Nous serons prêts pour décembre 2023, même s'il faudra attendre encore deux ou trois ans pour que tous les textes réglementaires soient pris ou adaptés. De mémoire, il y en a 176.
Vous m'interrogez sur les stocks, mais ce problème n'est pas propre à la réforme de la police judiciaire. Il n'est pas compliqué de faire baisser les chiffres de la délinquance. Il suffit de décaler certaines plaintes dans le temps ou d'orienter les plaignants vers des mains courantes. Pour ma part, je ne veux pas tricher.
On assiste ces dernières années à une multiplication du nombre des atteintes aux personnes en raison de la nouvelle doctrine sur les violences conjugales.

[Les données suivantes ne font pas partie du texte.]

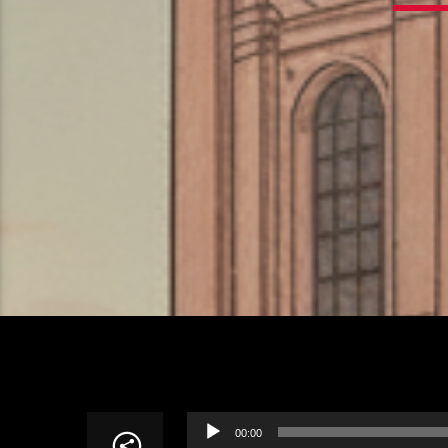
Lecteur
00:00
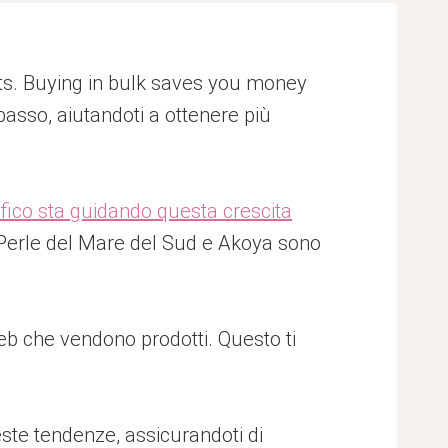
its. Buying in bulk saves you money
basso, aiutandoti a ottenere più
fico sta guidando questa crescita
i Perle del Mare del Sud e Akoya sono
eb che vendono prodotti. Questo ti
este tendenze, assicurandoti di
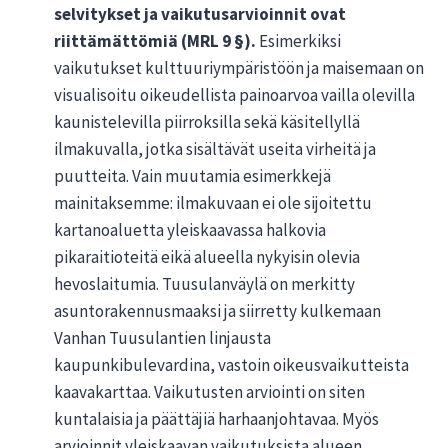
selvitykset ja vaikutusarvioinnit ovat
riittämättömiä (MRL 9 §).
Esimerkiksi
vaikutukset kulttuuriympäristöön ja maisemaan on
visualisoitu oikeudellista painoarvoa vailla olevilla
kaunistelevilla piirroksilla sekä käsitellyllä
ilmakuvalla, jotka sisältävät useita virheitä ja
puutteita. Vain muutamia esimerkkejä
mainitaksemme: ilmakuvaan ei ole sijoitettu
kartanoaluetta yleiskaavassa halkovia
pikaraitioteitä eikä alueella nykyisin olevia
hevoslaitumia. Tuusulanväylä on merkitty
asuntorakennusmaaksi ja siirretty kulkemaan
Vanhan Tuusulantien linjausta
kaupunkibulevardina, vastoin oikeusvaikutteista
kaavakarttaa. Vaikutusten arviointi on siten
kuntalaisia ja päättäjiä harhaanjohtavaa. Myös
arvioinnit yleiskaavan vaikutuksista alueen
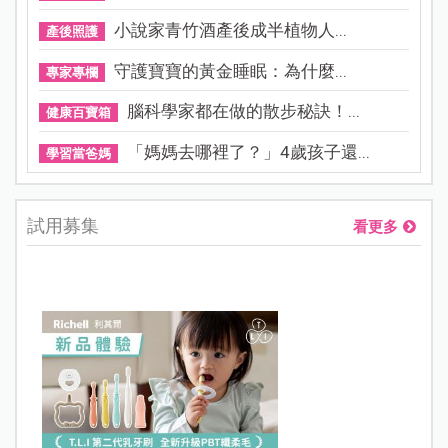
小說家青竹酒產後成半植物人...
產後照護
守護寶寶的黃金睡眠：為什麼...
專家專欄
腦科學家都在做的散步秘訣！...
健康百寶箱
「媽媽去哪裡了？」4歲孩子還...
學習當爸媽
試用募集
看更多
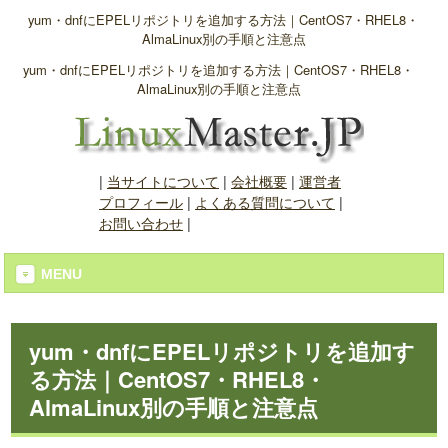
yum・dnfにEPELリポジトリを追加する方法｜CentOS7・RHEL8・
AlmaLinux別の手順と注意点
yum・dnfにEPELリポジトリを追加する方法｜CentOS7・RHEL8・
AlmaLinux別の手順と注意点
|
当サイトについて
|
会社概要
|
運営者
プロフィール
|
よくある質問について
|
お問い合わせ
|
MENU
yum・dnfにEPELリポジトリを追加す
る方法｜CentOS7・RHEL8・
AlmaLinux別の手順と注意点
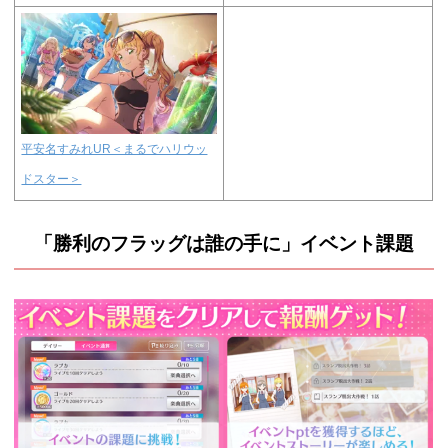
平安名すみれUR＜まるでハリウッ
ドスター＞
「勝利のフラッグは誰の手に」イベント課題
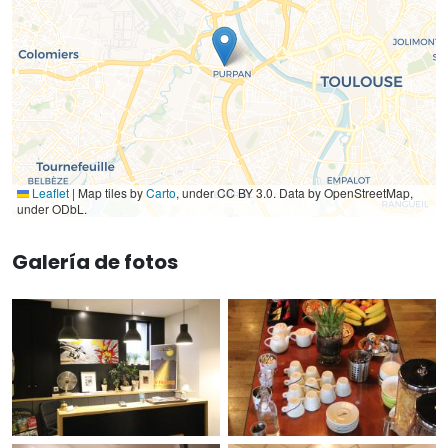
Leaflet
|
Map tiles by
Carto
, under CC BY 3.0. Data by OpenStreetMap,
under ODbL.
Galería de fotos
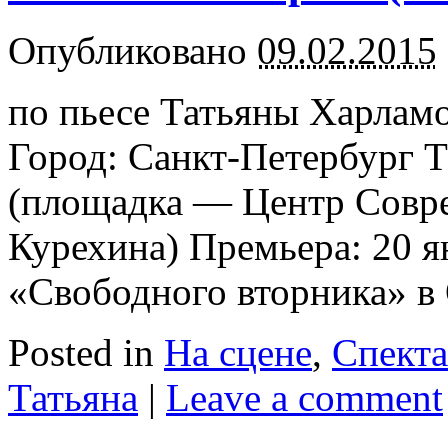
Опубликовано
09.02.2015
по пьесе Татьяны Харламо
Город: Санкт-Петербург Т
(площадка — Центр Совре
Курехина) Премьера: 20 ян
«Свободного вторника» в 
Posted in
На сцене
,
Спект
Татьяна
|
Leave a comment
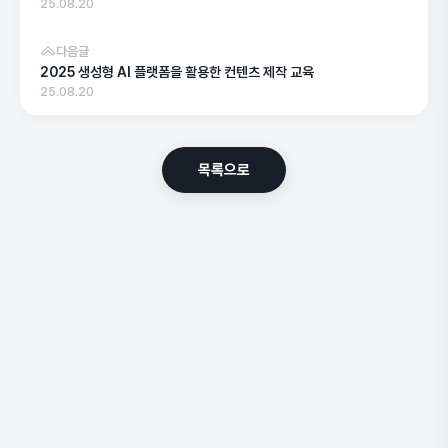
25.08.20
다음글
2025 생성형 AI 플랫폼을 활용한 컨텐츠 제작 교육
25.08.20
목록으로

J'ai donné pour instruction aux policiers et gendarmes d'encourager le dépôt de plainte plutôt que la main courante. En 2022, il y a eu 400 000 interventions pour ce motif, mais le résultat, compte tenu des problèmes d'effectifs, c'est que les atteintes aux biens sont traitées avec moins de célérité.
Par ailleurs, nous avons remis beaucoup de monde sur la voie publique, ce qui laisse moins d'effectifs pour les enquêtes.
Enfin, le nombre de policiers municipaux a augmenté. Ce matin, j'étais à Saint-Denis. Il y a désormais quasiment une centaine de policiers municipaux à Saint-Denis, qui apportent des affaires supplémentaires au commissariat.
Il faut aussi que les parquets suivent dans le traitement des procédures. Je sais que les policiers de police judiciaire craignent qu'on ne les utilise pour traiter des affaires secondaires et résorber le stock, mais c'est déjà le cas dans les faits.
Je le répète, pour améliorer l'efficacité de la chaîne pénale, nous avons besoin d'une coordination avec les parquets.